**Instructions for the task:** The response must contain every line below in which "августа" appears.

·····

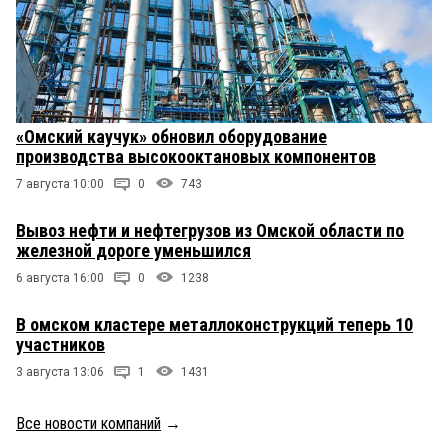
«Омский каучук» обновил оборудование
производства высокооктановых компонентов
7 августа 10:00
0
743
Вывоз нефти и нефтегрузов из Омской области по
железной дороге уменьшился
6 августа 16:00
0
1238
В омском кластере металлоконструкций теперь 10
участников
3 августа 13:06
1
1431
Все новости компаний
→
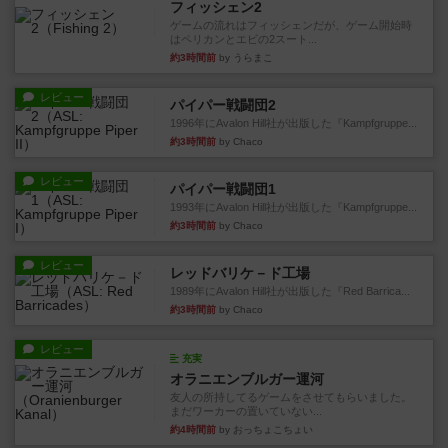
フィッシェン2
ゲームの流れはフィッシェンだが、ゲーム開始時
はペリカンとエビの2スート...
約3時間前
by うらまこ
レビュー
パイパー戦闘団2
1996年にAvalon Hill社が出版した『Kampfgruppe...
約3時間前
by Chaco
レビュー
パイパー戦闘団1
1993年にAvalon Hill社が出版した『Kampfgruppe...
約3時間前
by Chaco
レビュー
レッドバリケ－ド工場
1989年にAvalon Hill社が出版した『Red Barrica...
約3時間前
by Chaco
レビュー
充実
オラニエンブルガー運河
友人の所持してるゲームをさせてもらいました。
まだワーカーの置いていない...
約4時間前
by おっちょこちょい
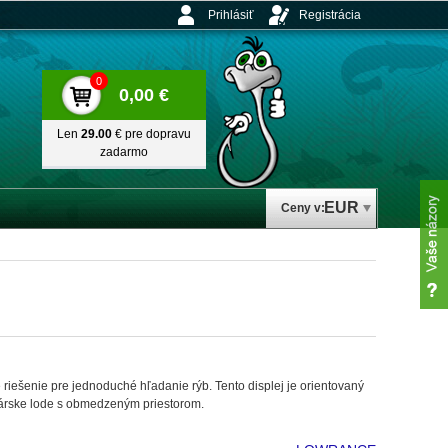
Prihlásiť
Registrácia
0
0,00 €
Len
29.00
€ pre dopravu
zadarmo
EUR
Ceny v:
riešenie pre jednoduché hľadanie rýb. Tento displej je orientovaný
bárske lode s obmedzeným priestorom.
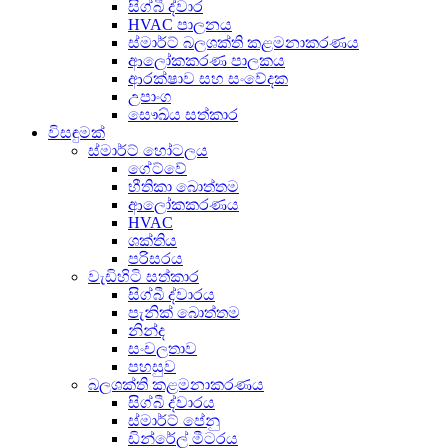
සිග්බී ද්වාර
HVAC පාලනය
ස්මාර්ට් බලශක්ති කළමනාකරණය
ආලෝකකරණ පාලකය
ආරක්ෂාව සහ සංවේදක
උපාංග
සෞඛ්ය සත්කාර
විසඳුමක්
ස්මාර්ට් හෝටලය
ගේට්වේ
භීතිකා බොත්තම
ආලෝකකරණය
HVAC
ශක්තිය
පරිසරය
වැඩිහිටි සත්කාර
සිග්බී ද්වාරය
පැනික් බොත්තම
නින්ද
සංචලතාව
පහසුව
බලශක්ති කළමනාකරණය
සිග්බී ද්වාරය
ස්මාර්ට් පේනු
ඩින්රේල් මීටරය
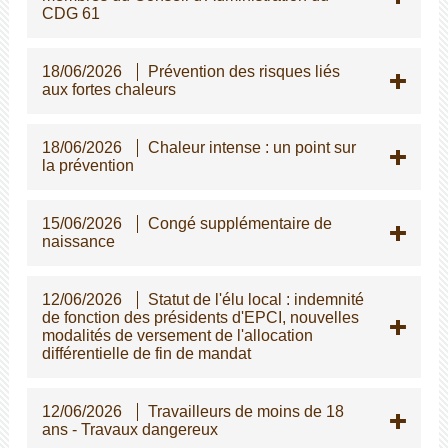
CDG 61
18/06/2026
Prévention des risques liés
aux fortes chaleurs
18/06/2026
Chaleur intense : un point sur
la prévention
15/06/2026
Congé supplémentaire de
naissance
12/06/2026
Statut de l'élu local : indemnité
de fonction des présidents d'EPCI, nouvelles
modalités de versement de l'allocation
différentielle de fin de mandat
12/06/2026
Travailleurs de moins de 18
ans - Travaux dangereux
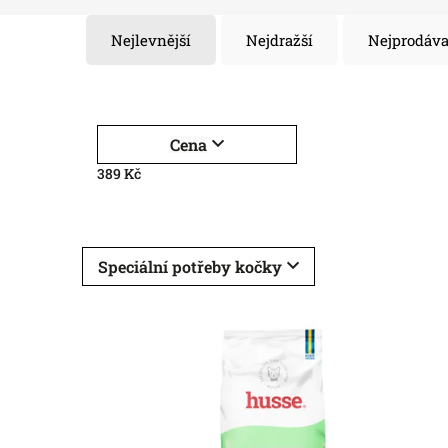
Nejlevnější
Nejdražší
Nejprodáva
Cena
389
Kč
Speciální potřeby kočky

·····

**Task response:**
7 августа 10:00
6 августа 16:00
3 августа 13:06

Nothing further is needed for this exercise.